NEW YORK, NY.- The ever-inventive London-based theater company Improbable returns to Columbus for the world premiere of Panic from March 4 to 7, 2009, the culmination of two creative residencies supported by a Wexner Center Residency Award. This show will highlight Improbable's clever stagecraft and trademark balance of humor and keen insight as it examines the eternal romantic struggles of men and women with dramatic intercessions by the Great God Pan. Panic, which will tour internationally after its
Wexner Center debut, marks the group’s return to intimate-scale work. It will feature Improbable co-artistic director Phelim McDermott surrounded by a supporting cast of women.

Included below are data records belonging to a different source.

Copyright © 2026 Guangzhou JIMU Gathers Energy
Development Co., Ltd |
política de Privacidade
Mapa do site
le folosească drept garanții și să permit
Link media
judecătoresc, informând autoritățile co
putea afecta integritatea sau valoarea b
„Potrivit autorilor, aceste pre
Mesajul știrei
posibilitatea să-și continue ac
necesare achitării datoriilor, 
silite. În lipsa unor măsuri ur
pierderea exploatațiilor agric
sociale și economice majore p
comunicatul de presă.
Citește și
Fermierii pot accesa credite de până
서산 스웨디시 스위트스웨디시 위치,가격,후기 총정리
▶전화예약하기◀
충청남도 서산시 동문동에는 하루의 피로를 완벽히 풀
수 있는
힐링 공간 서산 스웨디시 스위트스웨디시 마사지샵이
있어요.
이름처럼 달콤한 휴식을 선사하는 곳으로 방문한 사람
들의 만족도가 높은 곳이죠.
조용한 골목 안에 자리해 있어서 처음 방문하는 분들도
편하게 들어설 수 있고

"Come into the forest. Away from civilization. Where wild things are. Where nymphs bathe and play. Where Pan sleeps. Careful not to wake him, he is the bringer of Panic. The Great God Pan: goat horns, goat’s legs, goatee beard, and goaty penis, chasing his nymphs. But Pan is dead. Since AD 33 so the story goes. The only god to die in our time. So that can’t be him you saw through the window of a South London flat or running after a mugger near Brick Lane or sporting a cowboy hat in a bar here in Columbus. Because the Great God Pan is dead. Or is he? Drawn from personal stories and current obsessions, Panic is Improbable with brown paper and projections, a lot of self-help books, and some very chaseable nymphs."
Charles Helm, director of performing arts at the Wexner Center, notes, “Panic is the second project of Improbable’s that we’ve supported with our creative residency program, after having launched the development of its show The Hanging Man here in 2002. I’m pleased to see that our relationship with Improbable has grown close over the years, and that our audience eagerly looks forward to its return here each time. That an international company such as Improbable considers Columbus to be a second artistic home speaks to the success of our residency program to engage the best artists to produce good work here.”

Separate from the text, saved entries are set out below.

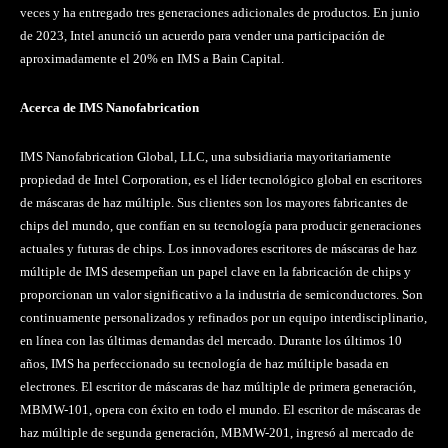
veces y ha entregado tres generaciones adicionales de productos. En junio
de 2023, Intel anunció un acuerdo para vender una participación de
aproximadamente el 20% en IMS a Bain Capital.
Acerca de IMS Nanofabrication
IMS Nanofabrication Global, LLC, una subsidiaria mayoritariamente
propiedad de Intel Corporation, es el líder tecnológico global en escritores
de máscaras de haz múltiple. Sus clientes son los mayores fabricantes de
chips del mundo, que confían en su tecnología para producir generaciones
actuales y futuras de chips. Los innovadores escritores de máscaras de haz
múltiple de IMS desempeñan un papel clave en la fabricación de chips y
proporcionan un valor significativo a la industria de semiconductores. Son
continuamente personalizados y refinados por un equipo interdisciplinario,
en línea con las últimas demandas del mercado. Durante los últimos 10
años, IMS ha perfeccionado su tecnología de haz múltiple basada en
electrones. El escritor de máscaras de haz múltiple de primera generación,
MBMW-101, opera con éxito en todo el mundo. El escritor de máscaras de
haz múltiple de segunda generación, MBMW-201, ingresó al mercado de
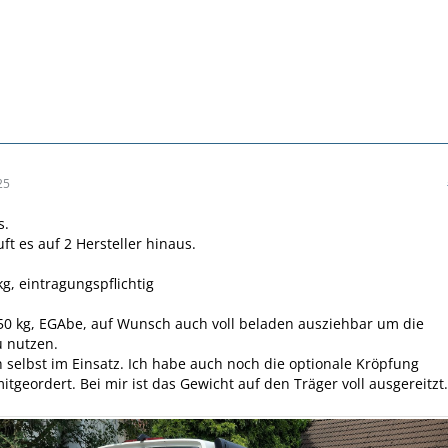
25
s.
uft es auf 2 Hersteller hinaus.
kg, eintragungspflichtig
250 kg, EGAbe, auf Wunsch auch voll beladen ausziehbar um die
u nutzen.
 selbst im Einsatz. Ich habe auch noch die optionale Kröpfung
itgeordert. Bei mir ist das Gewicht auf den Träger voll ausgereitzt.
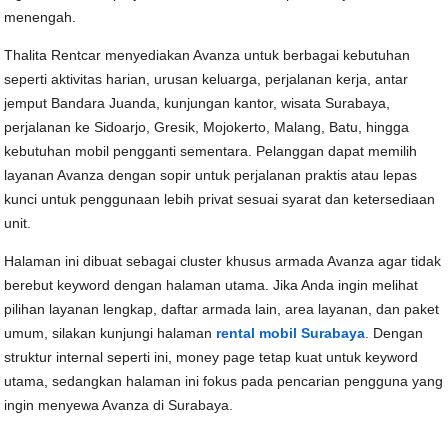
menengah.
Thalita Rentcar menyediakan Avanza untuk berbagai kebutuhan
seperti aktivitas harian, urusan keluarga, perjalanan kerja, antar
jemput Bandara Juanda, kunjungan kantor, wisata Surabaya,
perjalanan ke Sidoarjo, Gresik, Mojokerto, Malang, Batu, hingga
kebutuhan mobil pengganti sementara. Pelanggan dapat memilih
layanan Avanza dengan sopir untuk perjalanan praktis atau lepas
kunci untuk penggunaan lebih privat sesuai syarat dan ketersediaan
unit.
Halaman ini dibuat sebagai cluster khusus armada Avanza agar tidak
berebut keyword dengan halaman utama. Jika Anda ingin melihat
pilihan layanan lengkap, daftar armada lain, area layanan, dan paket
umum, silakan kunjungi halaman
rental mobil Surabaya
. Dengan
struktur internal seperti ini, money page tetap kuat untuk keyword
utama, sedangkan halaman ini fokus pada pencarian pengguna yang
ingin menyewa Avanza di Surabaya.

While working on Panic, Improbable has other irons in the fire: Co-artistic directors Phelim McDermott and Julian Crouch, who served as director and designer for the staging of the Philip Glass opera Satyagraha at the Metropolitan Opera in April 2008, will be overseeing the Met’s Gala immediately after Panic premieres at the Wexner Center. In addition, Improbable is working on a Broadway musical based on The Addams Family. This widely acclaimed group has been called “one of the most energizing and provocative forces in British theatre” (The Guardian, UK).